***** Provided material *****
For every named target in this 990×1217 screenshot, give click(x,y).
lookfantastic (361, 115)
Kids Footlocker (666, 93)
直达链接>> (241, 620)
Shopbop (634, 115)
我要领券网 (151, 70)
*****
***** Provided material *****
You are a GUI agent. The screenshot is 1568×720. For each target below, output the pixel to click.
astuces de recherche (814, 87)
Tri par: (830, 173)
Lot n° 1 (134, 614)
*****
***** Provided material *****
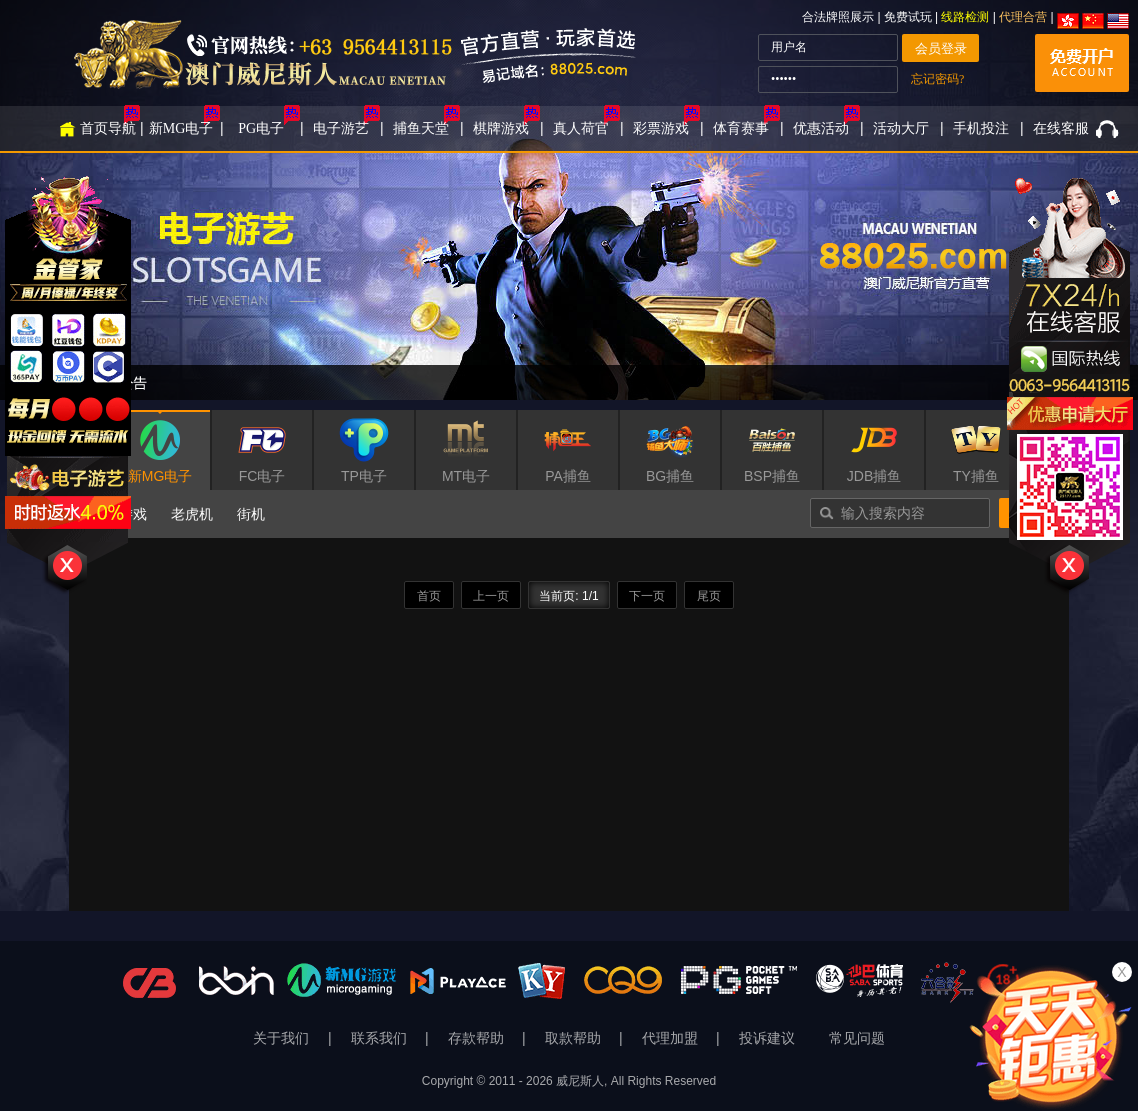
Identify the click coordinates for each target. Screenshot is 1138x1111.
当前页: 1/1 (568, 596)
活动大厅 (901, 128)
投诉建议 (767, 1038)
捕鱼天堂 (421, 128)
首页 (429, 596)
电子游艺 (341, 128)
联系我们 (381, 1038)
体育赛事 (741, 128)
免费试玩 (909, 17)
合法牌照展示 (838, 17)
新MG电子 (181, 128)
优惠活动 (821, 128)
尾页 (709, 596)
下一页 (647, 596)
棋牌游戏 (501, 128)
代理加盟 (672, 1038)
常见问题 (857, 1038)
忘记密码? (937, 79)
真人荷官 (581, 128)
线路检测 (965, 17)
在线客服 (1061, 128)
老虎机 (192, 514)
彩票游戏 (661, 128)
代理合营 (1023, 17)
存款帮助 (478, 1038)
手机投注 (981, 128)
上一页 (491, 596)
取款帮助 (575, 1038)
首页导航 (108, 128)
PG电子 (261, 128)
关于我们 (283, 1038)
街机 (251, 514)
*****
Required work: Look through the data and show every line containing "each".

Problem solution:
You are a GUI agent. The screenshot is 1568×720. For each target below, output the pixel to click.
Identify the click coordinates for each target. Screenshot is 1138x1111.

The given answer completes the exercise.